Hmmm. Is there? Why DO I garden? Why do most people garden?
Ben started his thought-provoking post by quoting bits and pieces from Aldo Leopold's wonderful statement about developing a land ethic, as written in A Sand County Almanac. Leopold finished writing this small, but important, three part book in 1948, just before he died. The book was published a year later. I think the most concise statement of Leopold's land ethic is actually written in Leopold's own forward to this book, "We abuse land because we regard it as a commodity belonging to us. When we see land as a community to which we belong, we may begin to use it with love and respect." (My italics)
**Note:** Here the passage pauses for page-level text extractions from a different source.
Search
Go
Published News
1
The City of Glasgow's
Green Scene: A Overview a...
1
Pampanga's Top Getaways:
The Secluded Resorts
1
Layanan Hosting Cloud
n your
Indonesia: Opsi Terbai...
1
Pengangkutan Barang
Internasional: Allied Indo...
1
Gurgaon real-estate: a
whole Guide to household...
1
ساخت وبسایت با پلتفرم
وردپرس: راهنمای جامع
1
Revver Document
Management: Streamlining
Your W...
Filling the last 25 pages of A Sand County Almanac, the entirety of Leopold's "The Land Ethic" is certainly too long for me to quote here, but it's well worth reading...and rereading. In it, he moves from showing how we humans have developed our ethical codes, first working on the relationships between individual humans and later developing codes such as the Golden Rule and democracy for how the individual relates to society as a whole and how society relates back to the individual. Now, Leopold believed, it had become necessary to develop another layer to our ethical codes to govern how humans related to the land and to the plants and animals that shared it with them. Otherwise, in Leopold's words, "There is no other way for land to survive the impact of mechanized man...."
Aldo Leopold wrote in 1948 and presumably developed his ideas even earlier. What would he say about the way we treat the land, and the plants and animals on it, now? I'm rather glad he's not around to see what we've done and, even worse, what we're in the process of doing.
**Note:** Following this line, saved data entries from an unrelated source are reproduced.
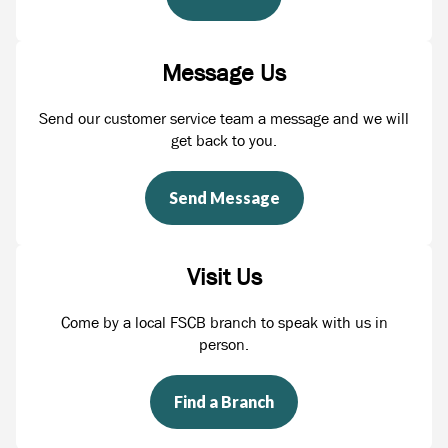
Message Us
Send our customer service team a message and we will
get back to you.
Send Message
Visit Us
Come by a local FSCB branch to speak with us in
person.
Find a Branch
Because I am around to see what we've done and what we're currently doing, I try to treat our little 10 acres according to Leopold's Land Ethic, adopting this ethical code, to the best of my ability, as my gardening ethic. I try to treat our land, with its associated plants and animals, with love and respect, thinking of it as a community that I belong to rather than as a resource to maximize. Realizing that communities - like most complex things - are healthier when they have all of the parts that they should have, I am trying to reintroduce plants that have disappeared over the last 150 years while this parcel of land was being extensively and intensively farmed. I'm hoping that, as the plants reestablish, many of the smaller animals will find their way back too.
Towards the end of "The Land Ethic," Leopold talked about a schism among folks who work with and on the land - he called it a cleavage - that divided people into 2 camps which deeply affected their relationship to the land they worked with:
In all of these cleavages, we see repeated the same basic paradoxes: man the conqueror versus man the biotic citizen; science the sharpener of his sword versus science the searchlight on his universe; land the slave and servant versus land the collective organism. Robinson's injunction to Tristram may well be applied, at this juncture, to Homo sapiens as a species in gelogical time:
Whether you will or not
You are a King, Tristram, for you are one
Of the time-tested few that leave the world,
When they are gone, not the same place it was.
Mark what you leave.
As a gardener, which cleavage do you belong to: the conqueror or the citizen? Is your garden your slave and servant or a community that you belong to? When you are gone from your garden, what will you leave for the future? What mark will you have made?